Nariman Committee (1969)

Lead Bank Scheme
‘Lead Bank Scheme’ was formulated by the Gadgil Study Group headed by Prof. D.R. Gadgil on the ‘Organisational Framework for the Implementation of the Social Objectives’, which submitted its report in October 1969. The group pointed out that commercial banks did not have adequate rural penetration and were in general not oriented towards rural India. Thus the credit needs of the rural society in general and agriculture in particular could not be adequately addressed. The Reserve Bank of India appointed a Committee (Nariman Committee) under the Chairmanship of Shri F.K.F. Nariman. The Committee endorsed the idea of area approach forwarded by the Study Group. It recommended that in order to enable the public sector banks to discharge their social responsibilities, each bank should concentrate on certain districts where it should act as a ‘Lead Bank’.
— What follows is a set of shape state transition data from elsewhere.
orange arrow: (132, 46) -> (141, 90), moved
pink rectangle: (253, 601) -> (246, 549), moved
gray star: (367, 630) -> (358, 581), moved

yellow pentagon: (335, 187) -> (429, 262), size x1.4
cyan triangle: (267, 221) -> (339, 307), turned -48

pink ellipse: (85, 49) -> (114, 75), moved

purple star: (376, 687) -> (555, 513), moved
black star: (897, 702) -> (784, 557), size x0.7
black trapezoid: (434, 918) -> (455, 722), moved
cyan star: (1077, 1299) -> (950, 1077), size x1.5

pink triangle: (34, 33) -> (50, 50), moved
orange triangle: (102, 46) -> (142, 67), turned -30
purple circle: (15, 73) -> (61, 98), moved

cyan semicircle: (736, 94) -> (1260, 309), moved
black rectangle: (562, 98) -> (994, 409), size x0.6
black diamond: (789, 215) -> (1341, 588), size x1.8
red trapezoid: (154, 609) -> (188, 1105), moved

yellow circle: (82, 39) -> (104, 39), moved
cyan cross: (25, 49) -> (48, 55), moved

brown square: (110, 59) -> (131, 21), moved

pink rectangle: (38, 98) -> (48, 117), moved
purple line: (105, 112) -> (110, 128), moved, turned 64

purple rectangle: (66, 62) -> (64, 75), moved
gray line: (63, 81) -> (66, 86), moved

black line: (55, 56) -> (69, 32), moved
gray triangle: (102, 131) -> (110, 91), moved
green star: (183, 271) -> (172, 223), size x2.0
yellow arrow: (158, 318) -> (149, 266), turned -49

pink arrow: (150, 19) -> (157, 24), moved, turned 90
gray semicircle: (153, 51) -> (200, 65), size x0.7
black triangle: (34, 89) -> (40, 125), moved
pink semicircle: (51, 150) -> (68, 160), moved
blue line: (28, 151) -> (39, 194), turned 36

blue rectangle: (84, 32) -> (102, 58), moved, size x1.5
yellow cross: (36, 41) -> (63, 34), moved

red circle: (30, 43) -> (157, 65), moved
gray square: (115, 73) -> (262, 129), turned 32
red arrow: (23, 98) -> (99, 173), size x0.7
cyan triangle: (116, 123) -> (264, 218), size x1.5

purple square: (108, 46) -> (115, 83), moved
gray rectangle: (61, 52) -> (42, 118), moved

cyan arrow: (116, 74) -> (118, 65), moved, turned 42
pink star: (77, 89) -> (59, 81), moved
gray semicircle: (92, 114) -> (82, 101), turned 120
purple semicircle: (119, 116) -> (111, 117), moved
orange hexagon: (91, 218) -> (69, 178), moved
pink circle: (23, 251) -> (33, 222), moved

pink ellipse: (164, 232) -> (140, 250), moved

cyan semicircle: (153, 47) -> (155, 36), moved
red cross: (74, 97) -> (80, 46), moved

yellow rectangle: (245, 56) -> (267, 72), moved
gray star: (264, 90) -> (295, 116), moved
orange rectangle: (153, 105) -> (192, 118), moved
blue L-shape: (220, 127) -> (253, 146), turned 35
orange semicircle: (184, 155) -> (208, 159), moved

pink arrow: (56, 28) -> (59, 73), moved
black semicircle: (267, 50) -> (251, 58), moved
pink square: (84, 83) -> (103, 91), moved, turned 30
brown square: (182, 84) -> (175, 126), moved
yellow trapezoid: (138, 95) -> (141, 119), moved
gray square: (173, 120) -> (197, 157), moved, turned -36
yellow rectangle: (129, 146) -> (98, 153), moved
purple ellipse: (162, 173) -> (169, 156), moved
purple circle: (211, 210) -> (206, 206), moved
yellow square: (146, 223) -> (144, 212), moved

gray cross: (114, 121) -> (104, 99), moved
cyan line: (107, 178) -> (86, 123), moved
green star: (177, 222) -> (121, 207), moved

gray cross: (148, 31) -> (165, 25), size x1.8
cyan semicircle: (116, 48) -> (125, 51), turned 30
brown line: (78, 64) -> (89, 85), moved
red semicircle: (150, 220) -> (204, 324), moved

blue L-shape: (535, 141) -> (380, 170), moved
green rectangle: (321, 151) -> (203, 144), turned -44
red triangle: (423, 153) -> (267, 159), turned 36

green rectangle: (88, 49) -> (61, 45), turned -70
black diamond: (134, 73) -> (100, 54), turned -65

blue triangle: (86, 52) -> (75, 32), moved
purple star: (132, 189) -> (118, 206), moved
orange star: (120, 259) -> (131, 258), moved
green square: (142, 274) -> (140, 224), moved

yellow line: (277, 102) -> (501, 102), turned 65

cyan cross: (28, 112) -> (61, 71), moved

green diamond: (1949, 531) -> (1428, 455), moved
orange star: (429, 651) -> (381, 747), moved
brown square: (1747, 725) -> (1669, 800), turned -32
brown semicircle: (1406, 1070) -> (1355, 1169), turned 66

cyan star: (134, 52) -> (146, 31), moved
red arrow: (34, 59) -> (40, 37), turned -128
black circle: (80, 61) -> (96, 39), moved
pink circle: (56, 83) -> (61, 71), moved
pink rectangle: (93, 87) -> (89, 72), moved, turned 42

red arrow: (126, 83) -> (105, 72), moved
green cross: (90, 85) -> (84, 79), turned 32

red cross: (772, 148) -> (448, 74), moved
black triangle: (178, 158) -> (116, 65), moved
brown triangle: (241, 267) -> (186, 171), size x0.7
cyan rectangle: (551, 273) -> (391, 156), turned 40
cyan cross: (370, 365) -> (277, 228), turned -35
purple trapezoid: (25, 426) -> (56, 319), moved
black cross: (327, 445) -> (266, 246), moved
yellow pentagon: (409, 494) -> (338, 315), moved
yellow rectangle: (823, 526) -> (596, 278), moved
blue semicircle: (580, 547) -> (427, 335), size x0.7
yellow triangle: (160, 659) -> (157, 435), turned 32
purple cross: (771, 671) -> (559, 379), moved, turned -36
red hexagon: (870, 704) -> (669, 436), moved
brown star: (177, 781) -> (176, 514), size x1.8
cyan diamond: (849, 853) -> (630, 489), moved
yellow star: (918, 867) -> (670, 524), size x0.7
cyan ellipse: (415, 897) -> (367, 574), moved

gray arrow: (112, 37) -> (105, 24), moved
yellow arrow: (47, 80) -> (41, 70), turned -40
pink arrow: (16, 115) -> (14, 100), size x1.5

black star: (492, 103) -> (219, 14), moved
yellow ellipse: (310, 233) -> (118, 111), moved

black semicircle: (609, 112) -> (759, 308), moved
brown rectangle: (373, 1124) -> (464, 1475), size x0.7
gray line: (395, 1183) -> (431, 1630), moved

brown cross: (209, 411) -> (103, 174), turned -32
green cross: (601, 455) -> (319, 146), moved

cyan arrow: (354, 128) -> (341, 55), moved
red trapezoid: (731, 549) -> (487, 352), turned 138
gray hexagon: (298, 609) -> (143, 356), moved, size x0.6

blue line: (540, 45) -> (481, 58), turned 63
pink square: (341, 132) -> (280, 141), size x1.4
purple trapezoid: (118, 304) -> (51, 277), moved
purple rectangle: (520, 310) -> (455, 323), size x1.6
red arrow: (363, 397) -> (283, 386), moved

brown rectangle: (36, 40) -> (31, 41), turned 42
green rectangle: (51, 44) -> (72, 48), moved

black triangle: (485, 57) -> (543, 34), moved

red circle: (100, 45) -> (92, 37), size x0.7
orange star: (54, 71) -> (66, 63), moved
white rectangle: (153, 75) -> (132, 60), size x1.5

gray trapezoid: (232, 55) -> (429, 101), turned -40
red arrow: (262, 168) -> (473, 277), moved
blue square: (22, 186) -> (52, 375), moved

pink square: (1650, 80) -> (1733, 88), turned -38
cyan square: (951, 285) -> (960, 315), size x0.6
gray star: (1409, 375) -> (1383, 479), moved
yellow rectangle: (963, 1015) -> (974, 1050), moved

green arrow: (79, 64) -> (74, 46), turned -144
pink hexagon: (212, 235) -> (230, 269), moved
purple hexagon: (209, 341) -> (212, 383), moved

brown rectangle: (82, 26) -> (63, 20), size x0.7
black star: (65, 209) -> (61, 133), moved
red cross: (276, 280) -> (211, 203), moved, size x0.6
Planning Policies Re-evaluated

Three Annual Plans decided the growth trajectory of the country between 1966 and 1969. This was the period during which policies of planning were re-evaluated. Though the immediate goal was to be growth in agricultural output, exports too were encouraged. The major objectives of previous plans were involved and continued as goals and aims with a proper planning continuation. During these 3 years about Rs. 1,624 crores (24 per cent of the total outlay) were allocated for agriculture and community development. The monsoon was favorable during the last 2 years of the annual plans. The annual growth rate of agriculture reached 6.9 per cent per annum and the food grains production increased from 76 MT (Metric Tons) in 1966-67 to 95.1 MT in 1967-68 and 98 MT in 1968-69.